Lastly, the author brings up the point of what are we going to do when analyzing a tie when it is categorized not as weak or strong (based off strength), but as negative, positive, etc. I really don’t know, but it is something interesting to think about.
This article seems to provide a general overview of the social sciences in regards to networks. “For social scientists, the default expectation has been that different networks (and nodes within them) will have varying network properties and that these variations account for differences in outcomes for the networks (or nodes).” Learn more about Network Analysis.

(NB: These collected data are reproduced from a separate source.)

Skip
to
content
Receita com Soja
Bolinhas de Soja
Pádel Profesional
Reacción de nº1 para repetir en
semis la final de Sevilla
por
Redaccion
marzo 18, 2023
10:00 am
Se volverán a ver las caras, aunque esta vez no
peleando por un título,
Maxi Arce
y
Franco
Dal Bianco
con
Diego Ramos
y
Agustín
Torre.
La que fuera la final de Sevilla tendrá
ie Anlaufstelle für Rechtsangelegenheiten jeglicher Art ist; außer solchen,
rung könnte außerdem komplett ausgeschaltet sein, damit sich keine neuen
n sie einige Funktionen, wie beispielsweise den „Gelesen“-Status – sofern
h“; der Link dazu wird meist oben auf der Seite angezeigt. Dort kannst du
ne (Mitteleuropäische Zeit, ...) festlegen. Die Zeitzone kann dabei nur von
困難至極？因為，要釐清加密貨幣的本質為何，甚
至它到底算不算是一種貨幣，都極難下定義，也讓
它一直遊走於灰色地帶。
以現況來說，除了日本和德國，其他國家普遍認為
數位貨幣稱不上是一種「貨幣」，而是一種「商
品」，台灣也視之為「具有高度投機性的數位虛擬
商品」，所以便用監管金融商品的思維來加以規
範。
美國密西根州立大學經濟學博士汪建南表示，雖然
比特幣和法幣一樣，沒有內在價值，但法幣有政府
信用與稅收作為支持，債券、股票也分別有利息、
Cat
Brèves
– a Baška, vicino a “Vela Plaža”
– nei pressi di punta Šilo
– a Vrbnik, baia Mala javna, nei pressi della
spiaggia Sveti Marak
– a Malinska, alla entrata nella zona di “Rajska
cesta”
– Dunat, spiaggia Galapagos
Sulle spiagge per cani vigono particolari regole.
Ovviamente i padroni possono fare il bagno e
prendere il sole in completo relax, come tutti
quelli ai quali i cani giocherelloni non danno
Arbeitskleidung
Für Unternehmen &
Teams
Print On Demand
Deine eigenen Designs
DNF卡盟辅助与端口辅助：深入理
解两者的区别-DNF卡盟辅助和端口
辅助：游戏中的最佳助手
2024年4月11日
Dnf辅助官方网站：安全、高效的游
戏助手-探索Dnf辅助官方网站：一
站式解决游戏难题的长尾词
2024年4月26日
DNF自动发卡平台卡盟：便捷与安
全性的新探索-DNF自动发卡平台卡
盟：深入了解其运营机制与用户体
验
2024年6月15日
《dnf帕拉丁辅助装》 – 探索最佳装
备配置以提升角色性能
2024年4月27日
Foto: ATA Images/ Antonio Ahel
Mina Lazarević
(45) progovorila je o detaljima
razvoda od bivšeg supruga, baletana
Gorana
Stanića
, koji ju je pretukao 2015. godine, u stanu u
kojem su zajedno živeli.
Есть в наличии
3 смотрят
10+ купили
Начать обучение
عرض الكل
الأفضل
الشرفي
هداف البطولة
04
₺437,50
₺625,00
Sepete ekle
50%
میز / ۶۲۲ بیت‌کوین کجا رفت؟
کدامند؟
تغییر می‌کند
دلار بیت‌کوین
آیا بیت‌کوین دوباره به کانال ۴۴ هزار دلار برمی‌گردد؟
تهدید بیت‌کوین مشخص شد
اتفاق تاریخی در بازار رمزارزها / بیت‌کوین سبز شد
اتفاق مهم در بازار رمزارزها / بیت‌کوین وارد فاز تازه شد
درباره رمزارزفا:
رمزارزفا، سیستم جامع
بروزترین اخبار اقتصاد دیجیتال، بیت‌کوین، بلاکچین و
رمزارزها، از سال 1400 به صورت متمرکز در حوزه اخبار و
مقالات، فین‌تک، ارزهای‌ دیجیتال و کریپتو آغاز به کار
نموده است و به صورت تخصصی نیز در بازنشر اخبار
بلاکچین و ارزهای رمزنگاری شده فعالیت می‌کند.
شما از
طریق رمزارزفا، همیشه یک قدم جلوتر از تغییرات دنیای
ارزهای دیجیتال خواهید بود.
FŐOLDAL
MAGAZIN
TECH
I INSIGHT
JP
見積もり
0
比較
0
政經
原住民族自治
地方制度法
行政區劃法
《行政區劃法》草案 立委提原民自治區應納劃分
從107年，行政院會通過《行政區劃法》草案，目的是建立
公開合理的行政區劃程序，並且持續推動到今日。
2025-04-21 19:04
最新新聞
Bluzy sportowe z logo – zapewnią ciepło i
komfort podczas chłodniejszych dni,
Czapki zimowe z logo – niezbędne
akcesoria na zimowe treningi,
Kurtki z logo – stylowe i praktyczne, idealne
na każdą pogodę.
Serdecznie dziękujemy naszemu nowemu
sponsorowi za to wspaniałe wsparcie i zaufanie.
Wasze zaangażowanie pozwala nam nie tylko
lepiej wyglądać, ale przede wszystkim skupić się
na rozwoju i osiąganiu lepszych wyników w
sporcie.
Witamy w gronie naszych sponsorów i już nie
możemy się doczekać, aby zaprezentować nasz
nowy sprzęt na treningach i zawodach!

Social sciences seem like a whole different story. There are so many things to study, where do you start? Well social scientists put more emphasis on the individual node. They do this because the outcomes they observe are driven by the fact that traditional social science theories focus largely on the individual. They have to show that network theory can explain the same outcomes that have been observed in tradition social sciences.
Some social scientists argue observation is a lot better than asking people about their experiences. I would tend to agree, but with some kinds of research direct observation can be really hard, so asking would be the only way to gather data.
They finally conclude by saying social and physical sciences are at different points “along the (related) continua of universalism to particularism, and simplicity to complexity.”
I never thought I’d see the day when something was assigned to for me to read and I have already read it. This paper is currently in my literature review for my thesis, so lets explore it a little more.
This paper aims to observe how microblogging is used (microblogging phenomenon). They observer the topical and geographical information associated with Twitter. Before going on, I would like to point out that Twitter is very location specific, as is almost every technology.
After conducting their study, the researchers found users use Twitter for various reasons, or Twitter users have certian intentions when using Twitter.
All of these intentions seem real. Recently, Steve Jobs passed away, RIP you have done so much. I found out about the news two minutes after it happened via Twitter. I also use Twitter to obtain information. People post copious amounts of information in the public domain and it is easy to access. Depending on who you get the information from, it could be invaluable or just straight crap.
This paper found individuals have different motivations and utilities used when using microblogging platforms. I’m glad we had to read this paper as it demonstrates target audiences for future studies. Very good paper and I would read it again, maybe haha.